Em imagens de arquivo de 1999, o então arcebispo Jorge Mario Bergoglio está na Plaza de Mayo, em Buenos Aires, pedindo a todos que se abracem. Sobrevoando o Rio de helicóptero, já como papa Francisco, ele não deixa de notar a linha que separa as favelas dos prédios caros da zona sul carioca.

Cena do filme 'Pope Francis', de Wim Wenders, em exibição no Festival de Cannes 2018
Cena do filme 'Pope Francis', de Wim Wenders, em exibição no Festival de Cannes 2018 - Divulgação

Nas duas horas seguintes, seja falando direto à câmera ou em pregações mundo afora (de hospitais depauperados na África ao Congresso americano), Francisco tem como alvos constantes a acumulação da riqueza e a dilapidação dos recursos do planeta. Nada parece movê-lo mais do que esses assuntos. Numa das cenas, a repórter brasileira Ilze Scamparini, da Rede Globo, pergunta ao papa sobre o “lobby gay”. Ele responde que se gays amam a Deus, então ele, papa, não tem nada a ver com isso.

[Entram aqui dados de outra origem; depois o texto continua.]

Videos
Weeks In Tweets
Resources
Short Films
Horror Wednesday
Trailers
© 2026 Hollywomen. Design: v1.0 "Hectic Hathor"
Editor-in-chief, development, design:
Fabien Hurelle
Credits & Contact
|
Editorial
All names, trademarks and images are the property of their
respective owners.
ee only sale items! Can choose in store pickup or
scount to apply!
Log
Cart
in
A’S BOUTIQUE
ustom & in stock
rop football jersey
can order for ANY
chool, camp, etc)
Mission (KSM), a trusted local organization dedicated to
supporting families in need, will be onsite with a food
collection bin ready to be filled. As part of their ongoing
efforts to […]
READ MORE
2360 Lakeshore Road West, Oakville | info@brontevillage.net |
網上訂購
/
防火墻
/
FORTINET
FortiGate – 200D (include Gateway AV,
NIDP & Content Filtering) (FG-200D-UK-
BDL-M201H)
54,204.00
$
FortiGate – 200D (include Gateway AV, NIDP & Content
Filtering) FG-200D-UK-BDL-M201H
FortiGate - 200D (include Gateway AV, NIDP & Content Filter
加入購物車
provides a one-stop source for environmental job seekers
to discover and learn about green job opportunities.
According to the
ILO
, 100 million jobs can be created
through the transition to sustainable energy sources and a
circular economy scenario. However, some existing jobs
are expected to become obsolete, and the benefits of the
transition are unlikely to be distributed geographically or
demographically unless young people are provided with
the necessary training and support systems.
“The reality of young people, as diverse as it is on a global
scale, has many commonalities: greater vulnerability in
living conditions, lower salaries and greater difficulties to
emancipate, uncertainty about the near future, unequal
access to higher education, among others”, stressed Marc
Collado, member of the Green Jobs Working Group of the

Ao optar por um enfoque “secular”, Wenders retrata Francisco mais como um porta-voz dos oprimidos, um entoador de frases feitas que seria ovacionado em fórum social, do que como o líder religioso que ele é e que precisa segurar o seu rebanho em tempos de ceticismo.

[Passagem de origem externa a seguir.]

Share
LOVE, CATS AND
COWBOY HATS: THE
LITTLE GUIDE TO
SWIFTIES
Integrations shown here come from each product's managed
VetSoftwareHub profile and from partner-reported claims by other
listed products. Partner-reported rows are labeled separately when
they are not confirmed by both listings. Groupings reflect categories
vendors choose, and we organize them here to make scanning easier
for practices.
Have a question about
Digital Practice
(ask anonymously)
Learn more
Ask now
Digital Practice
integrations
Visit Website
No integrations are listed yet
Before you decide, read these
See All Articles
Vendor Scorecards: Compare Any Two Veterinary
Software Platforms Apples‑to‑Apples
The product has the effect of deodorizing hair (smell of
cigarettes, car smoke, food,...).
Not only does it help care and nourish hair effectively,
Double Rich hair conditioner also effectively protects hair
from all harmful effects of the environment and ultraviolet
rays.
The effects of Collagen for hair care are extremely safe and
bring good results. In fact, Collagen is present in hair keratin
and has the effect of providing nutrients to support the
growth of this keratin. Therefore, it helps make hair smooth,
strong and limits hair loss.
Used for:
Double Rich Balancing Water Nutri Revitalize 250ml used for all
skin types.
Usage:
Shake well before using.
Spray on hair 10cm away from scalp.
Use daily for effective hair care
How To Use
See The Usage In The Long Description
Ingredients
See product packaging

Decorrem daí os dois principais problemas do filme. Em primeiro lugar, o diretor não se preocupa em explicar as raízes do progressismo do papa. Vai à Argentina falar com uma freira que o conheceu na juventude e se dá por satisfeito, sem despender tempo no celeiro que o formou. Não faz, por exemplo, o que fez com o fotógrafo brasileiro Sebastião Salgado em “O Sal da Terra”.

Ele também não se detém nos prováveis embates de Francisco com a cúpula católica. O diretor ronda os corredores cheios de afrescos do Vaticano, mas não se questiona como é para uma instituição arraigadamente conservadora ter como líder alguém com causas tão liberais. E quais seriam as contradições de Francisco, esse poço de bondade? 

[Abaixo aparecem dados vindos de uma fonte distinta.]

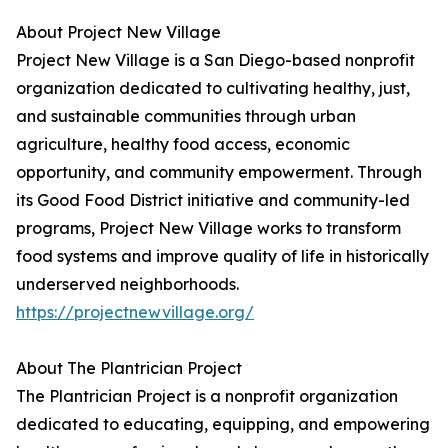
About Project New Village
Project New Village is a San Diego-based nonprofit
organization dedicated to cultivating healthy, just,
and sustainable communities through urban
agriculture, healthy food access, economic
opportunity, and community empowerment. Through
its Good Food District initiative and community-led
programs, Project New Village works to transform
food systems and improve quality of life in historically
underserved neighborhoods.
https://projectnewvillage.org/
About The Plantrician Project
The Plantrician Project is a nonprofit organization
dedicated to educating, equipping, and empowering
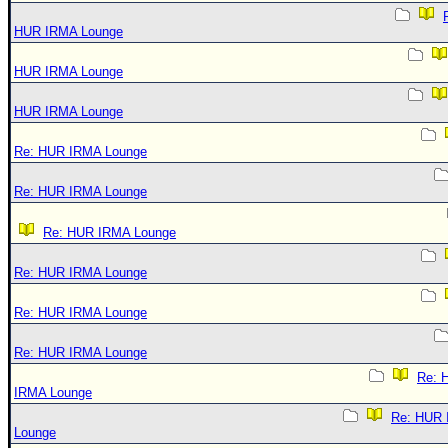
HUR IRMA Lounge
HUR IRMA Lounge
HUR IRMA Lounge
Re: HUR IRMA Lounge
Re: HUR IRMA Lounge
Re: HUR IRMA Lounge
Re: HUR IRMA Lounge
Re: HUR IRMA Lounge
Re: HUR IRMA Lounge
Re: 
IRMA Lounge
Re: HUR
Lounge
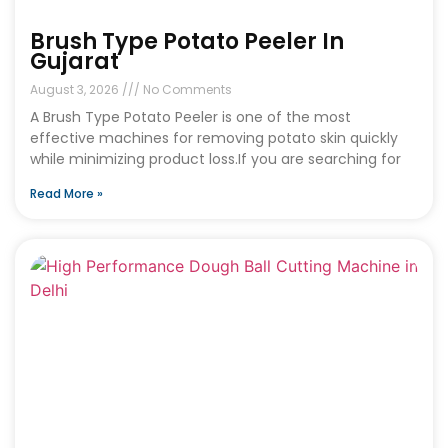
Brush Type Potato Peeler In
Gujarat
August 3, 2026
No Comments
A Brush Type Potato Peeler is one of the most
effective machines for removing potato skin quickly
while minimizing product loss.If you are searching for
Read More »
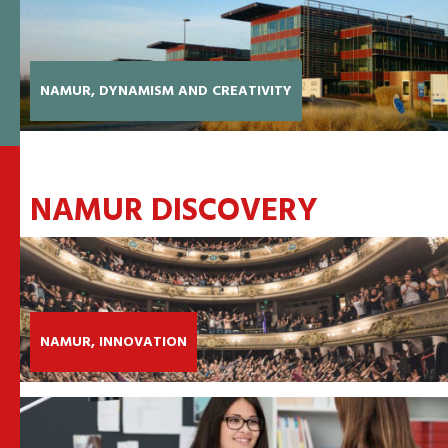
NAMUR, DYNAMISM AND CREATIVITY
NAMUR DISCOVERY
NAMUR, INNOVATION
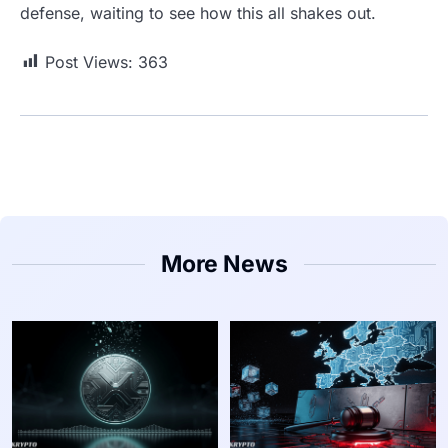
defense, waiting to see how this all shakes out.
Post Views:
363
More News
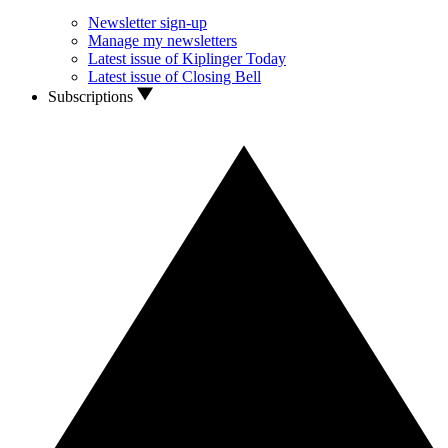
Newsletter sign-up
Manage my newsletters
Latest issue of Kiplinger Today
Latest issue of Closing Bell
Subscriptions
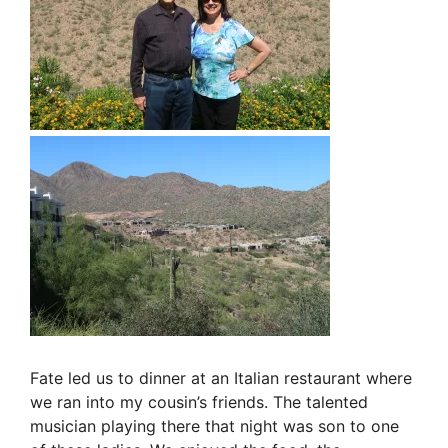
Fate led us to dinner at an Italian restaurant where
we ran into my cousin’s friends. The talented
musician playing there that night was son to one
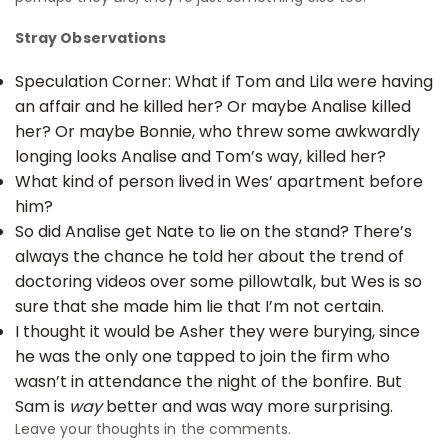
Stray Observations
Speculation Corner: What if Tom and Lila were having
an affair and he killed her? Or maybe Analise killed
her? Or maybe Bonnie, who threw some awkwardly
longing looks Analise and Tom’s way, killed her?
What kind of person lived in Wes’ apartment before
him?
So did Analise get Nate to lie on the stand? There’s
always the chance he told her about the trend of
doctoring videos over some pillowtalk, but Wes is so
sure that she made him lie that I’m not certain.
I thought it would be Asher they were burying, since
he was the only one tapped to join the firm who
wasn’t in attendance the night of the bonfire. But
Sam is
way
better and was way more surprising.
Leave your thoughts in the comments.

“Pope Francis” foi uma encomenda da própria Igreja Católica, mais precisamente do responsável pela comunicação papal, o monsenhor Dario Edoardo Viganò, um fã confesso dos filmes do cineasta.

Wenders, um luterano praticante, é nome central da geração alemã que também revelou Werner Herzog e Rainer Werner Fassbinder. Ele já povoou sua filmografia com anjos (“Asas do Desejo”, “Tão Longe, Tão Perto”) e com vagabundos no sentido literal (“Paris, Texas”, “No Decurso do Tempo”...). Com “Pope Francis”, parece querer incluir também os santos.

Na competição

Wenders não compete à Palma de Ouro, disputa que foi engrossada nesta segunda (14), com a exibição de “Lazzaro Felice”, da italiana Alice Rohrwacher, e “Shoplifers”, do japonês Hirokazu Kore-eda.

Rohrwacher, que venceu o Grande Prêmio do Júri em Cannes por “As Maravilhas”, retorna ao festival francês com uma história de tintas surreais ambientada numa Itália rural.

Lazzaro é um jovem meio “pazzo”, é o ingênuo faz-tudo numa comunidade de agricultores de tabaco. Ali, quem dá as cartas é uma marquesa que mantém os trabalhadores em regime de semiescravidão. Quando Lazzaro aceita participar do plano mirabolante bolado pelo filho de sua suserana, dá início a uma sucessão de eventos insólitos, embebidos em simbolismo cristão.

Já o japonês Kore-Eda, de “Ninguém Pode Saber” e “Pais e Filhos”, questiona o que forma os laços de família com o drama humanista “Shoplifters”.  

A história acompanha o patriarca Osamu, que vive com os parentes num apartamento modesto e ganha a vida revendendo produtos furtados. Ele topa com uma menina perdida e opta por adotá-la e incluí-la no seu esquema criminoso. 

Cheio de alegorias, “Lazzaro” é pouquíssimo convencional e pode não ir longe nas premiações em Cannes. Mas “Shoplifters” e seu grito dos excluídos contra o sistema contém os mesmos ingredientes que fizeram de “Eu, Daniel Blake” (2016) um vencedor neste mesmo festival.